The Zarkins’ right to redeem was not altered in any way by Devon’s purchase of the certificate. If the Zarkins had tendered the redemption price to the sheriff prior to the expiration of the redemption period, the certificate of sale would have become void. (Ill. Rev. Stat. 1977, ch. 77, par. 18(e).) Devon breached no fiduciary duty when it purchased the certificate of sale.

For the foregoing reasons, the judgment of the Circuit Court of Cook County is hereby affirmed.

Affirmed.

McNAMARA, J., concurs.

Mr. JUSTICE SIMON,

dissenting:

I do not construe Victor v. Hillebrecht (1950), 405 Ill. 264, 90 N.E.2d 751 to authorize Devon to acquire the certificate on the Zarkin house for itself individually. Doing so was a breach of Devon’s fiduciary duty.

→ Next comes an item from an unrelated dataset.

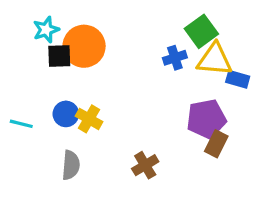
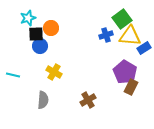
orange circle: (84, 46) -> (51, 28), size x0.6
blue rectangle: (238, 79) -> (144, 48), turned -48
blue circle: (66, 114) -> (40, 46), moved
purple pentagon: (206, 119) -> (125, 72), turned -30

*1007Both Victor and the majority here stress that the trustee may buy only in a sale over which it has no control. The trustee in Victor bought on the open market. Here, in contrast, whatever the form of the transaction, Devon’s purchase of the certificate amounted in reality and in equity to a redemption. Devon controlled the sale by its right to redeem: the possibility it might exercise that right forced Home Federal to part with the certificate for less than the property was worth. Devon used its position to obtain the property under an arrangement unavailable to anyone else except the Zarkins.

There are still other differences between the facts in Victor and this case. The trustee in Victor bought a share of the beneficial interest in the trust, thereby aligning his personal interest with the trust’s. Devon bought an interest adverse to the trust, an especially strong lien on the trust property. Victor says that a trustee may not buy an encumbrance on the trust property, or a claim adverse to the beneficiary. 405 Ill. 264, 269.

The court emphasized that all the beneficiaries of the trust benefitted from his act. The Zarkins enjoyed no apparent benefit here. I do not view Victor as establishing principles which control this case. Devon did not have to sit on its hands and lose the money it had loaned the Zarkins. As assignee for security, Devon individually had an equity of redemption to the extent of its interest — a security interest. It was not inhibited from buying the certificate to protect itself. But when Devon, the trustee, in effect redeemed the trust property, it did so as trustee, in behalf of all concerned — the Zarkins as ultimate beneficiaries as well as Devon itself as beneficiary for security.

I would therefore remand for the circuit court to consider the present facts, the contractual relations between the Zarkins and Devon, and general trust, mortgage, and other relevant law, and determine whether Devon has any remaining duties to the Zarkins. Absent contractual arrangements to the contrary, if the property on a fair sale brings more than what Devon paid for the certificate, the amount of its secured debt, and appropriate incidental sums to which Devon may be entitled, I would order whatever is left paid to the Zarkins.